Reproduce every record below word for word and include no pictures.
Start of Block
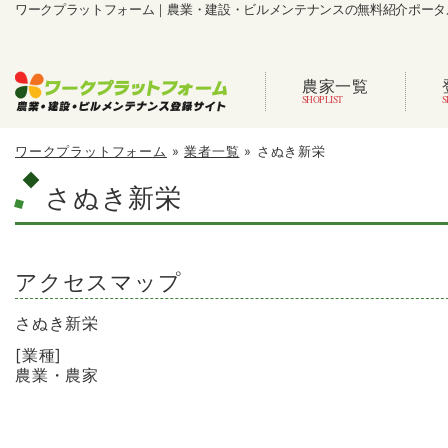
ワークプラットフォーム｜農業・建設・ビルメンテナンスの無料紹介ポータ
農家一覧
ワークプラットフォーム
»
業者一覧
»
さぬき新栄
さぬき新栄
アクセスマップ
さぬき新栄
[業種]
農業・農家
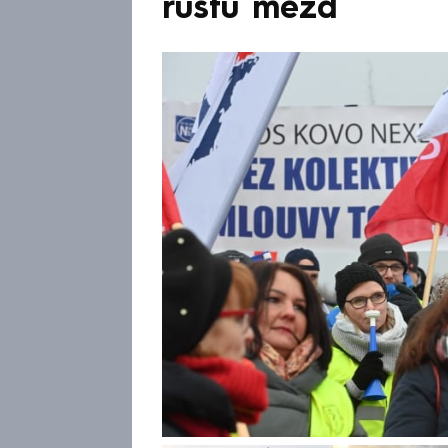
růstu mezd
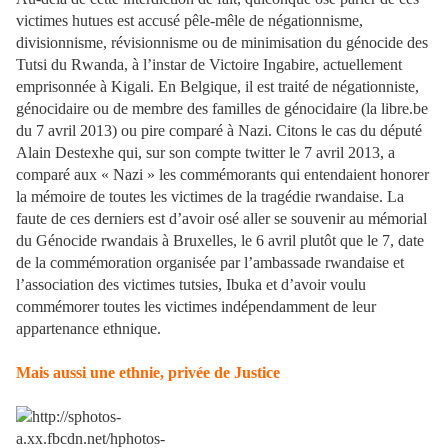
victimes hutues est accusé pêle-mêle de négationnisme,
divisionnisme, révisionnisme ou de minimisation du génocide des
Tutsi du Rwanda, à l’instar de Victoire Ingabire, actuellement
emprisonnée à Kigali. En Belgique, il est traité de négationniste,
génocidaire ou de membre des familles de génocidaire (la libre.be
du 7 avril 2013) ou pire comparé à Nazi. Citons le cas du député
Alain Destexhe qui, sur son compte twitter le 7 avril 2013, a
comparé aux « Nazi » les commémorants qui entendaient honorer
la mémoire de toutes les victimes de la tragédie rwandaise. La
faute de ces derniers est d’avoir osé aller se souvenir au mémorial
du Génocide rwandais à Bruxelles, le 6 avril plutôt que le 7, date
de la commémoration organisée par l’ambassade rwandaise et
l’association des victimes tutsies, Ibuka et d’avoir voulu
commémorer toutes les victimes indépendamment de leur
appartenance ethnique.
Mais aussi une ethnie, privée de Justice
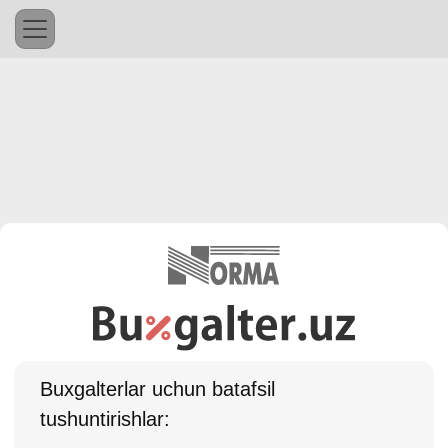
Buхgalterlar uchun batafsil
tushuntirishlar:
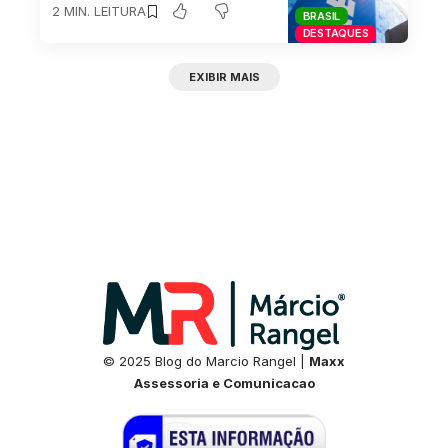
2 MIN. LEITURA
BRASIL
DESTAQUES
EXIBIR MAIS
© 2025 Blog do Marcio Rangel |
Maxx
Assessoria e Comunicacao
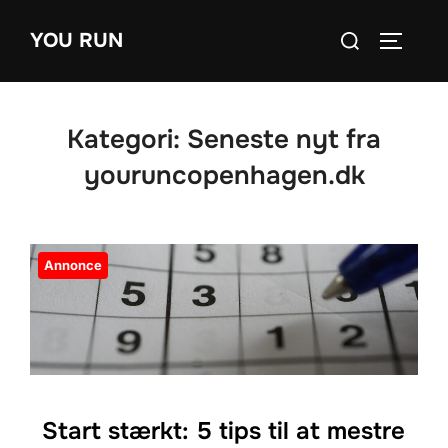
Videre
Søg
YOU RUN
til
SLÅ NA
efter:
indhold
Kategori:
Seneste nyt fra
youruncopenhagen.dk
Annonce
Start stærkt: 5 tips til at mestre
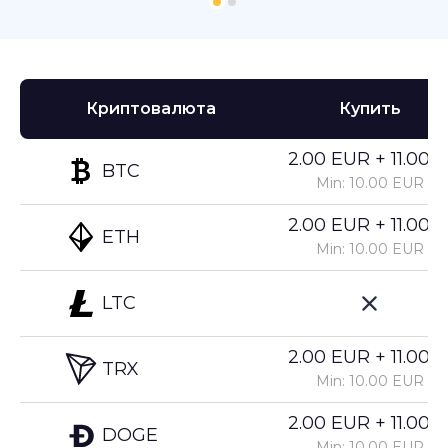
Криптовалюта
Купить
2.00 EUR + 11.00%
BTC
Min: 10.00 EUR
2.00 EUR + 11.00%
ETH
Min: 10.00 EUR
LTC
2.00 EUR + 11.00%
TRX
Min: 10.00 EUR
2.00 EUR + 11.00%
DOGE
Min: 10.00 EUR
End of Block
* **PROBLEM SOLUTION**:
ワークプラットフォーム｜農業・建設・ビルメンテナンスの無料紹介ポータ
農家一覧
ワークプラットフォーム
»
業者一覧
»
さぬき新栄
さぬき新栄
アクセスマップ
さぬき新栄
[業種]
農業・農家
růstu mezd
victimes hutues est accusé pêle-mêle de négationnisme,
divisionnisme, révisionnisme ou de minimisation du génocide des
Tutsi du Rwanda, à l’instar de Victoire Ingabire, actuellement
emprisonnée à Kigali. En Belgique, il est traité de négationniste,
génocidaire ou de membre des familles de génocidaire (la libre.be
du 7 avril 2013) ou pire comparé à Nazi. Citons le cas du député
Alain Destexhe qui, sur son compte twitter le 7 avril 2013, a
comparé aux « Nazi » les commémorants qui entendaient honorer
la mémoire de toutes les victimes de la tragédie rwandaise. La
faute de ces derniers est d’avoir osé aller se souvenir au mémorial
du Génocide rwandais à Bruxelles, le 6 avril plutôt que le 7, date
de la commémoration organisée par l’ambassade rwandaise et
l’association des victimes tutsies, Ibuka et d’avoir voulu
commémorer toutes les victimes indépendamment de leur
appartenance ethnique.
Mais aussi une ethnie, privée de Justice
Buхgalterlar uchun batafsil
tushuntirishlar:
2 MIN. LEITURA
BRASIL
DESTAQUES
EXIBIR MAIS
© 2025 Blog do Marcio Rangel |
Maxx
Assessoria e Comunicacao
Videre
Søg
YOU RUN
til
SLÅ NA
efter:
indhold
Kategori:
Seneste nyt fra
youruncopenhagen.dk
Annonce
Start stærkt: 5 tips til at mestre
Криптовалюта
Купить
2.00 EUR + 11.00%
BTC
Min: 10.00 EUR
2.00 EUR + 11.00%
ETH
Min: 10.00 EUR
LTC
2.00 EUR + 11.00%
TRX
Min: 10.00 EUR
2.00 EUR + 11.00%
DOGE
Min: 10.00 EUR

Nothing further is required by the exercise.